Well I hope you manage to find your dual. I have two friends who are ESTp/INFp and its cool to see them realize duality (even though it's platonic).


----------



## chaoticbrain (May 5, 2012)

Sounds like an excuse for the theory not working to me. I think it's a flawed theory frankly, and socionics kind of jumped to a conclusion around it.


----------



## itsme45 (Jun 8, 2012)

Tainted Streetlight said:


> Well I hope you manage to find your dual. I have two friends who are ESTp/INFp and its cool to see them realize duality (even though it's platonic).


Thanks.  Whats cool about it, can you tell me about some real life situations with them?


----------



## Sol_ (Jan 8, 2013)

cyamitide said:


> Something that seems a prevalent pattern


Have not noticed such pattern. Duals are attractive in any age. But the more stronger someone feels himself - the less he's sensitive to bad surroundings and looks for comfort.


----------



## ParetoCaretheStare (Jan 18, 2012)

The ILEs I meet in real life are usually older mature men who are either married or like to flip shits when I realize the duality and act like chickens running away from an avalanche. I either can't seem to find my ideal dual, or young people who are discovering themselves don't notice the people in front of them because of the worry bleak future life prospects this society is creating. Perhaps corruption is happening within the systems of socionics theory as well as reality.


----------



## itsme45 (Jun 8, 2012)

ParetoCaretheStare said:


> Perhaps corruption is happening within the systems of socionics theory as well as reality.


what do you mean by that ? :O


----------



## ParetoCaretheStare (Jan 18, 2012)

I mean there cannot be an objective answer to what type is whom, and which people belong to which category, and whether one is aristocratic in relations or not...especially when different tests produce such varied answers. In one test, I'm an ISFp, the next INFj, the third INFp...one even said I was ENTp...it's becoming hard to believe...

maybe people are this type when they are in the process of testing themselves or being tested...depending on which method they choose to believe to be more accurate...


----------



## itsme45 (Jun 8, 2012)

ParetoCaretheStare said:


> I mean there cannot be an objective answer to what type is whom, and which people belong to which category, and whether one is aristocratic in relations or not...especially when different tests produce such varied answers. In one test, I'm an ISFp, the next INFj, the third INFp...one even said I was ENTp...it's becoming hard to believe...
> 
> maybe people are this type when they are in the process of testing themselves or being tested...depending on which method they choose to believe to be more accurate...


Lol yeah maybe. I do believe people do have certain ways of thinking and traits/characteristics though. Yes maybe not as simple as socionics theory would like to imagine. Still there's things I definitely don't relate to even if some other things are not as black and white


----------



## cyamitide (Jul 8, 2010)

Sol_ said:


> Have not noticed such pattern.
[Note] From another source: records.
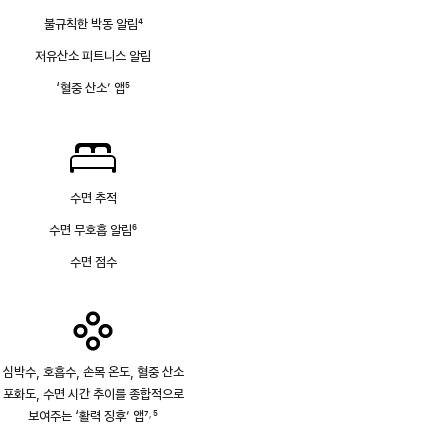
불규칙한 박동 알림
4
각주
저유산소 피트니스 알림
‘혈중 산소’ 앱
5
각주
수면 추적
수면 무호흡 알림
6
각주
수면 점수
심박수, 호흡수, 손목 온도, 혈중 산소
포화도, 수면 시간 추이를 종합적으로
보여주는 ‘활력 징후’ 앱
7
5
,
각주
각주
Duals are attractive in any age. But the more stronger someone feels himself - the less he's sensitive to bad surroundings and looks for comfort.


Usually people choose friends based on similarity to themselves, rather than picking someone who is a complete opposite. For this reason there are more benefit pairs than duality pairs. This is the pattern that I was talking about.

Someone who has had little exposure to their duals early in life may not recognize them until they try different types of relationships, and then later in life, after all the trial-and-error and less than ideal matches, they start noticing their duals as being a more comfortable relationship.

Duality isn't only attraction, there is also conflict because the leading functions of duals have very different focus. A young ESI who is very focused on Fi is likely to feel offended by her dual LIE's boorish Te and write off her duals, and only later in life start to appreciate it's value.


----------



## Tainted Streetlight (Jun 13, 2011)

I've thought about this more now, and I've decided that it's more likely that it's hard to find a compatible dual (socioeconomic status, attraction, etc.) and all that more time does is give us more a chance to meet our appropriate dual. Meh, my .02


----------